Task to complete: Each entry below should be written out exactly as it is, with no pictures.

Extracted page text data
= Beginning of Section =
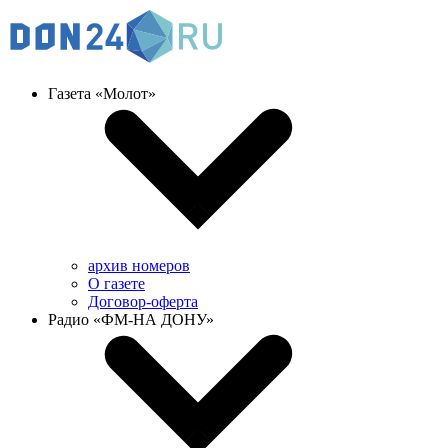
Газета «Молот»
архив номеров
О газете
Договор-оферта
Радио «ФМ-НА ДОНУ»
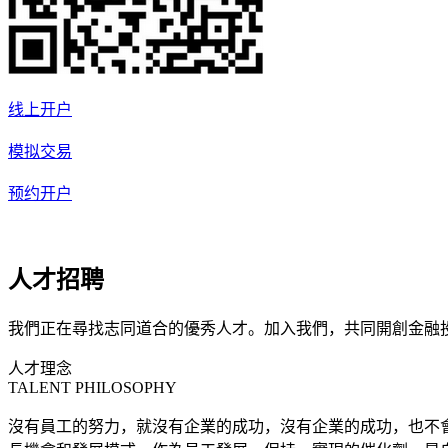
线上开户
模拟交易
预约开户
人才招聘
我們正在尋找志同道合的優秀人才。加入我們，共同開創金融
人才理念
TALENT PHILOSOPHY
沒有員工的努力，就沒有企業的成功，沒有企業的成功，也不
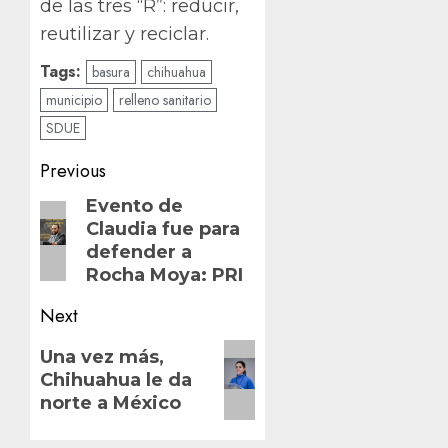
de las tres “R”: reducir,
reutilizar y reciclar.
Tags:
basura
chihuahua
municipio
relleno sanitario
SDUE
Post
Previous
navigation
Previous
Evento de
Claudia fue para
post:
defender a
Rocha Moya: PRI
Next
Next
Una vez más,
post:
Chihuahua le da
norte a México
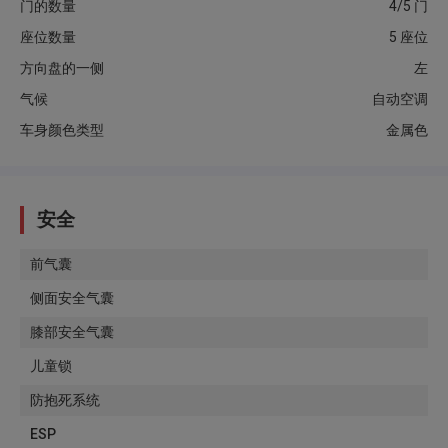
门的数量
4/5 门
座位数量
5 座位
方向盘的一侧
左
气候
自动空调
车身颜色类型
金属色
安全
前气囊
侧面安全气囊
膝部安全气囊
儿童锁
防抱死系统
ESP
= End of Section =
Task output:
Газета «Молот»
архив номеров
О газете
Договор-оферта
Радио «ФМ-НА ДОНУ»
线上开户
模拟交易
预约开户
人才招聘
我們正在尋找志同道合的優秀人才。加入我們，共同開創金融
人才理念
TALENT PHILOSOPHY
沒有員工的努力，就沒有企業的成功，沒有企業的成功，也不
de las tres “R”: reducir,
reutilizar y reciclar.
Tags:
basura
chihuahua
municipio
relleno sanitario
SDUE
Post
Previous
navigation
Previous
Evento de
Claudia fue para
post:
defender a
Rocha Moya: PRI
Next
Next
Una vez más,
post:
Chihuahua le da
norte a México
门的数量
4/5 门
座位数量
5 座位
方向盘的一侧
左
气候
自动空调
车身颜色类型
金属色
安全
前气囊
侧面安全气囊
膝部安全气囊
儿童锁
防抱死系统
ESP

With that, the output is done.